Comme d’habitude, les dépenses publiques ne vont pas baisser et le gouvernement, par facilité et lâcheté, va continuer à augmenter les impôts.
Donald Trump a annoncé une « pause » de 90 jours la semaine dernière des droits de douane réciproques pour 75 États, mais a toutefois averti cette semaine qu’aucun pays n’est « tiré d’affaires ». Vous avez écrit sur X que sa méthode était « brutale » et que « des droits de douane uniformes et tous azimuts sont un non-sens économique, à des années-lumière du protectionnisme intelligent. Qu’appelez-vous un protectionnisme intelligent ?
Il s’agit du protectionnisme qui est nécessaire pour réindustrialiser la France. Je ne crois pas à la mise en place de droits de douane de manière uniforme comme le fait Donald Trump.

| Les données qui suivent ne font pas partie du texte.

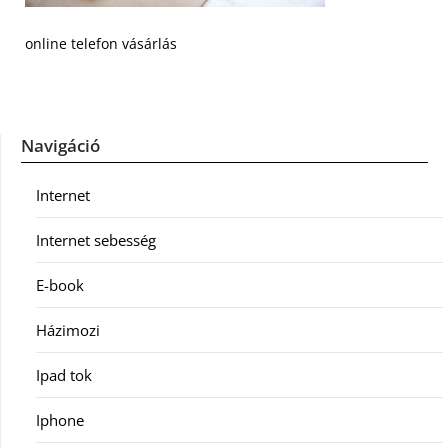
online telefon vásárlás
Navigáció
Internet
Internet sebesség
E-book
Házimozi
Ipad tok
Iphone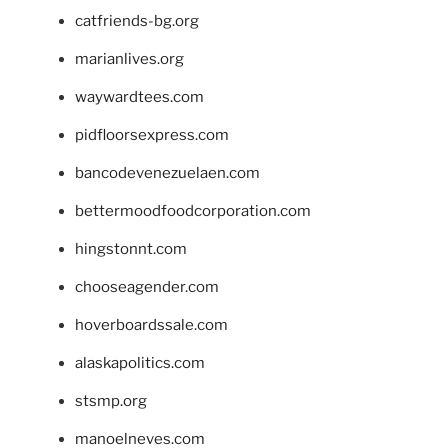
catfriends-bg.org
marianlives.org
waywardtees.com
pidfloorsexpress.com
bancodevenezuelaen.com
bettermoodfoodcorporation.com
hingstonnt.com
chooseagender.com
hoverboardssale.com
alaskapolitics.com
stsmp.org
manoelneves.com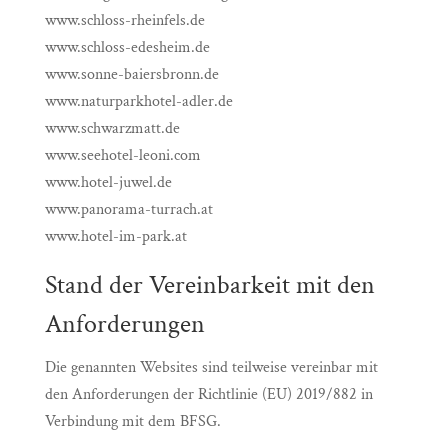
www.schloss-rheinfels.de
www.schloss-edesheim.de
www.sonne-baiersbronn.de
www.naturparkhotel-adler.de
www.schwarzmatt.de
www.seehotel-leoni.com
www.hotel-juwel.de
www.panorama-turrach.at
www.hotel-im-park.at
Stand der Vereinbarkeit mit den
Anforderungen
Die genannten Websites sind teilweise vereinbar mit
den Anforderungen der Richtlinie (EU) 2019/882 in
Verbindung mit dem BFSG.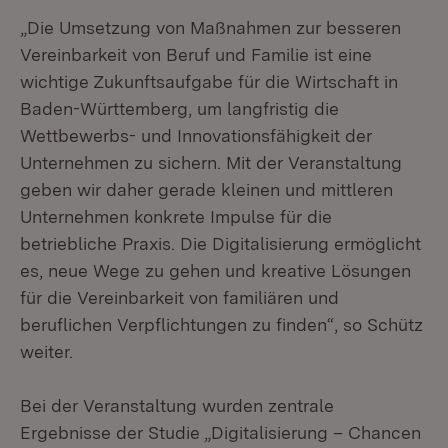
„Die Umsetzung von Maßnahmen zur besseren
Vereinbarkeit von Beruf und Familie ist eine
wichtige Zukunftsaufgabe für die Wirtschaft in
Baden-Württemberg, um langfristig die
Wettbewerbs- und Innovationsfähigkeit der
Unternehmen zu sichern. Mit der Veranstaltung
geben wir daher gerade kleinen und mittleren
Unternehmen konkrete Impulse für die
betriebliche Praxis. Die Digitalisierung ermöglicht
es, neue Wege zu gehen und kreative Lösungen
für die Vereinbarkeit von familiären und
beruflichen Verpflichtungen zu finden“, so Schütz
weiter.
Bei der Veranstaltung wurden zentrale
Ergebnisse der Studie „Digitalisierung – Chancen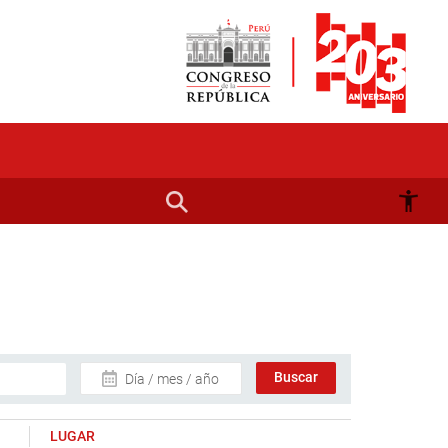
Día / mes / año
LUGAR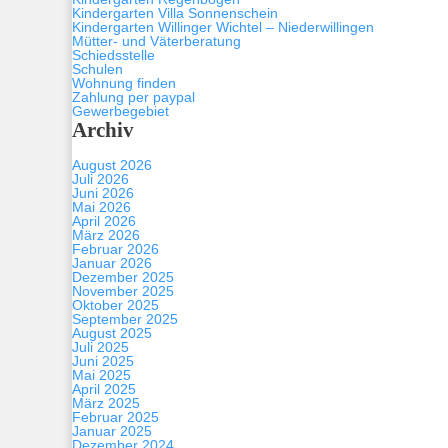
Kindergarten Villa Sonnenschein
Kindergarten Willinger Wichtel – Niederwillingen
Mütter- und Väterberatung
Schiedsstelle
Schulen
Wohnung finden
Zahlung per paypal
Gewerbegebiet
Archiv
August 2026
Juli 2026
Juni 2026
Mai 2026
April 2026
März 2026
Februar 2026
Januar 2026
Dezember 2025
November 2025
Oktober 2025
September 2025
August 2025
Juli 2025
Juni 2025
Mai 2025
April 2025
März 2025
Februar 2025
Januar 2025
Dezember 2024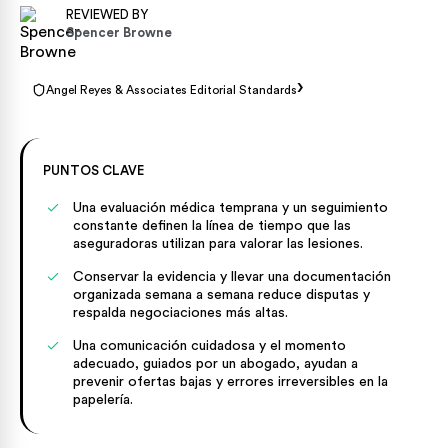
REVIEWED BY
Spencer Browne
›
Angel Reyes & Associates Editorial Standards
PUNTOS CLAVE
Una evaluación médica temprana y un seguimiento
constante definen la línea de tiempo que las
aseguradoras utilizan para valorar las lesiones.
Conservar la evidencia y llevar una documentación
organizada semana a semana reduce disputas y
respalda negociaciones más altas.
Una comunicación cuidadosa y el momento
adecuado, guiados por un abogado, ayudan a
prevenir ofertas bajas y errores irreversibles en la
papelería.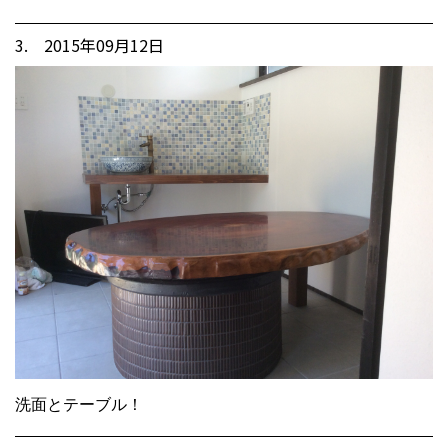
3. 2015年09月12日
洗面とテーブル！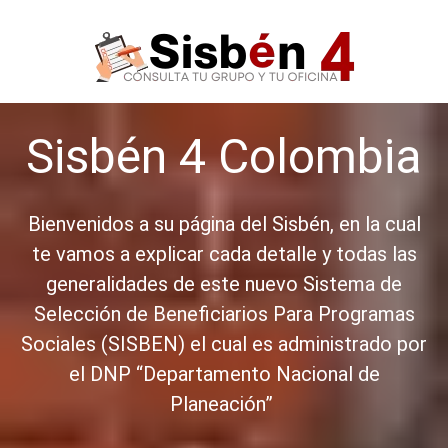
Saltar
al
contenido
Sisbén 4 Colombia
Bienvenidos a su página del Sisbén, en la cual
te vamos a explicar cada detalle y todas las
generalidades de este nuevo Sistema de
Selección de Beneficiarios Para Programas
Sociales (SISBEN) el cual es administrado por
el DNP “Departamento Nacional de
Planeación”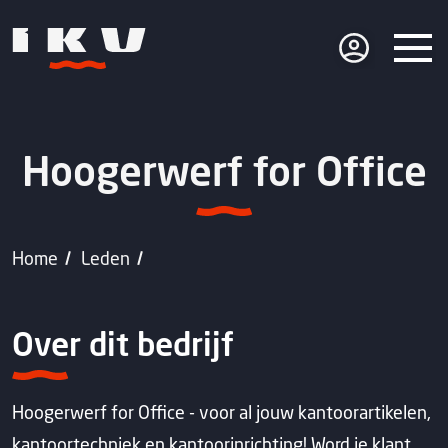
Hoogerwerf for Office
Home
Leden
Over dit bedrijf
Hoogerwerf for Office - voor al jouw kantoorartikelen,
kantoortechniek en kantoorinrichting! Word je klant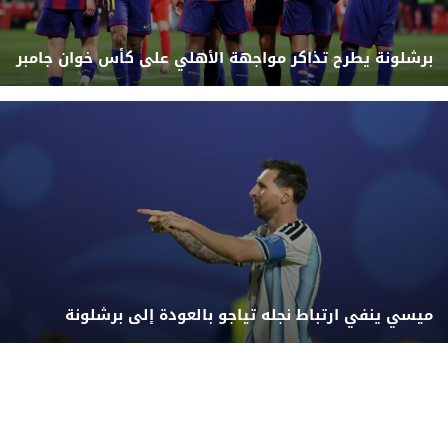
برشلونة يطرح تذاكر مواجهة الأهلي على كأس خوان جامبر
ميسي ينفي ارتباط نجله تياجو بالعودة إلى برشلونة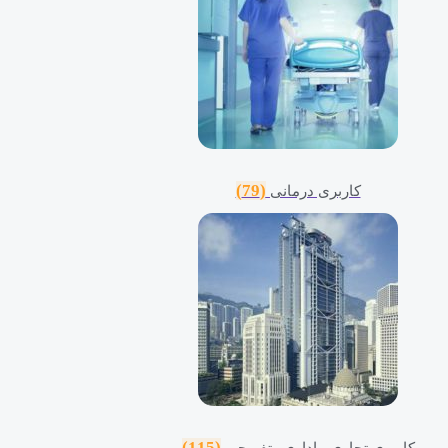
(79)
کاربری درمانی
(115)
کاربری تجاری ، اداری وتفریحی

En revanche, en instaurer filière par filière et les étaler dans le temps me paraît plus pertinent. Autrement dit, en cas de droits de douanes uniformes, le prix des produits augmenterait et les consommateurs français seraient les premiers pénalisés.
Cependant, arrêtons-nous sur la stratégie du président américain. Il n’a pas instauré des taxes douanières uniformes par manque d’intelligence. Il a avant tout cherché à sidérer le monde entier pour amener les pays à la table des négociations afin de réduire le déficit commercial américain qui est notamment de 300 milliards de dollars vis-à-vis de Pékin et de 200 milliards vis-à-vis de l’UE.

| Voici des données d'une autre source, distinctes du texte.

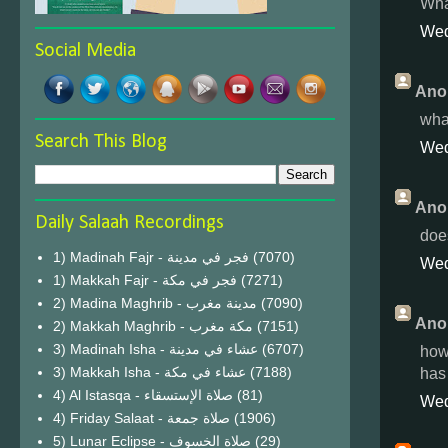
Wha
Wed
Social Media
Ano
wha
Search This Blog
Wed
Ano
Daily Salaah Recordings
doe
1) Madinah Fajr - فجر في مدينة
(7070)
Wed
1) Makkah Fajr - فجر في مكة
(7271)
2) Madina Maghrib - مدينة مغرب
(7090)
Ano
2) Makkah Maghrib - مكة مغرب
(7151)
3) Madinah Isha - عشاء في مدينة
(6707)
how
3) Makkah Isha - عشاء في مكة
(7188)
has 
4) Al Istasqa - صلاة الإستسقاء
(81)
Wed
4) Friday Salaat - صلاة جمعة
(1906)
5) Lunar Eclipse - صلاة الخسوف
(29)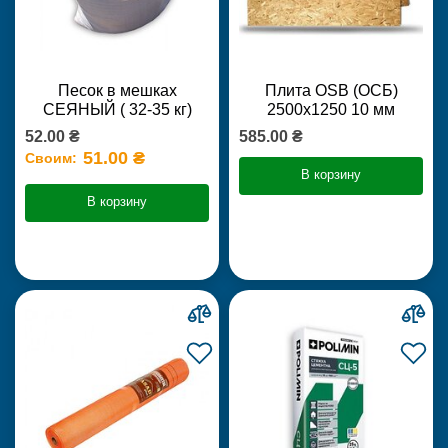
Песок в мешках
Плита OSB (ОСБ)
СЕЯНЫЙ ( 32-35 кг)
2500х1250 10 мм
52.00 ₴
585.00 ₴
51.00 ₴
Своим:
В корзину
В корзину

Il est évident qu’il ne va pas laisser des droits de douane uniformes sur tous les pays, y compris la Chine. J’observe qu’il y a déjà eu des exemptions sur les téléphones portables et les semi-conducteurs.
Malheureusement, la France subit cette politique américaine puisque la politique commerciale est une compétence exclusive de Bruxelles. Si notre politique commerciale était indépendante, il n’y aurait aucune raison que Donald Trump instaure des tarifs douaniers sur les produits français car nous enregistrons un déficit commercial de 4 milliards d’euros avec l’Amérique. In fine, nous payons le prix des excédents allemands et italiens.
Je constate aussi que les ripostes de la Commission européenne ne touchent que des filières qui, en cas de mesures de rétorsion, ne pénaliseraient pas l’industrie allemande, mais bien la nôtre.
Ce n’est pas une surprise. À chaque signature d’accords de libre-échange, l’exécutif européen est prêt à sacrifier les intérêts français au profit de ceux de Berlin.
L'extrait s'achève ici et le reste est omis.